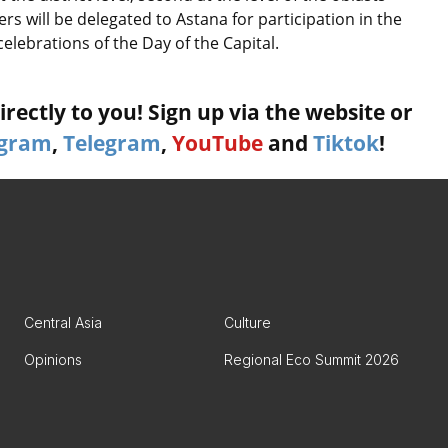
s will be delegated to Astana for participation in the
celebrations of the Day of the Capital.
rectly to you! Sign up via the website or
agram
,
Telegram
,
YouTube
and
Tiktok
!
Central Asia
Culture
Opinions
Regional Eco Summit 2026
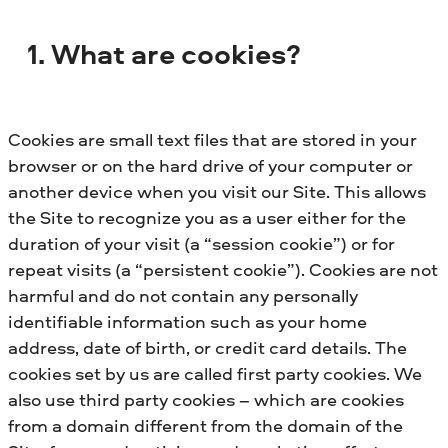
1. What are cookies?
Cookies are small text files that are stored in your
browser or on the hard drive of your computer or
another device when you visit our Site. This allows
the Site to recognize you as a user either for the
duration of your visit (a “session cookie”) or for
repeat visits (a “persistent cookie”). Cookies are not
harmful and do not contain any personally
identifiable information such as your home
address, date of birth, or credit card details. The
cookies set by us are called first party cookies. We
also use third party cookies – which are cookies
from a domain different from the domain of the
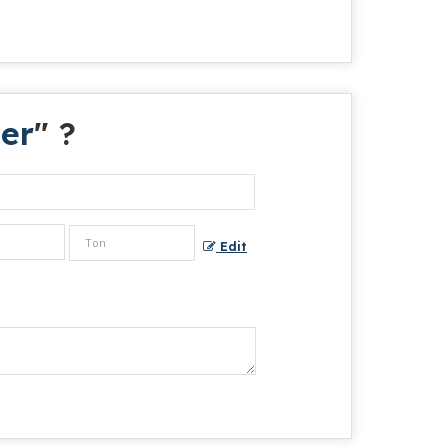
er
" ?
Edit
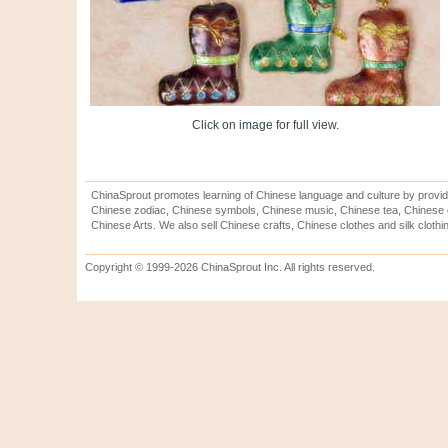
Click on image for full view.
ChinaSprout promotes learning of Chinese language and culture by provid
Chinese zodiac, Chinese symbols, Chinese music, Chinese tea, Chinese ca
Chinese Arts. We also sell Chinese crafts, Chinese clothes and silk clothi
Copyright © 1999-2026 ChinaSprout Inc. All rights reserved.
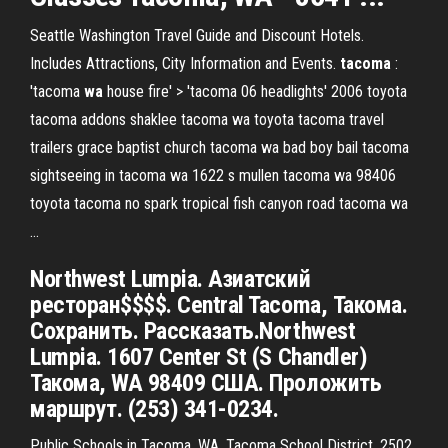
Seattle Washington Travel Guide and Discount Hotels.
Includes Attractions, City Information and Events.
tacoma
:
'tacoma
wa
house fire' > 'tacoma 06 headlights'
2006 toyota
tacoma addons shaklee tacoma wa toyota tacoma travel
trailers grace baptist church tacoma wa bad boy bail tacoma
sightseeing in tacoma wa 1622 s mullen tacoma wa 98406
toyota tacoma no spark tropical fish canyon road tacoma wa
…
Northwest Lumpia. Азиатский
ресторан$$$$. Central Tacoma, Такома.
Сохранить. Рассказать.Northwest
Lumpia. 1607 Center St (S Chandler)
Такома, WA 98409 США. Проложить
маршрут. (253) 341-0234.
Public Schools in Tacoma, WA. Tacoma School District. 2502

- **Exercise instructions**
Print every record above exactly, with no pictures.

- **Problem solution**
s will be delegated to Astana for participation in the
celebrations of the Day of the Capital.
rectly to you! Sign up via the website or
agram
,
Telegram
,
YouTube
and
Tiktok
!
Central Asia
Culture
Opinions
Regional Eco Summit 2026
1. What are cookies?
Cookies are small text files that are stored in your
browser or on the hard drive of your computer or
another device when you visit our Site. This allows
the Site to recognize you as a user either for the
duration of your visit (a “session cookie”) or for
repeat visits (a “persistent cookie”). Cookies are not
harmful and do not contain any personally
identifiable information such as your home
address, date of birth, or credit card details. The
cookies set by us are called first party cookies. We
also use third party cookies – which are cookies
from a domain different from the domain of the
er
" ?
Edit
Click on image for full view.
ChinaSprout promotes learning of Chinese language and culture by provid
Chinese zodiac, Chinese symbols, Chinese music, Chinese tea, Chinese ca
Chinese Arts. We also sell Chinese crafts, Chinese clothes and silk clothi
Copyright © 1999-2026 ChinaSprout Inc. All rights reserved.
Seattle Washington Travel Guide and Discount Hotels.
Includes Attractions, City Information and Events.
tacoma
:
'tacoma
wa
house fire' > 'tacoma 06 headlights'
2006 toyota
tacoma addons shaklee tacoma wa toyota tacoma travel
trailers grace baptist church tacoma wa bad boy bail tacoma
sightseeing in tacoma wa 1622 s mullen tacoma wa 98406
toyota tacoma no spark tropical fish canyon road tacoma wa
…
Northwest Lumpia. Азиатский
ресторан$$$$. Central Tacoma, Такома.
Сохранить. Рассказать.Northwest
Lumpia. 1607 Center St (S Chandler)
Такома, WA 98409 США. Проложить
маршрут. (253) 341-0234.
Public Schools in Tacoma, WA. Tacoma School District. 2502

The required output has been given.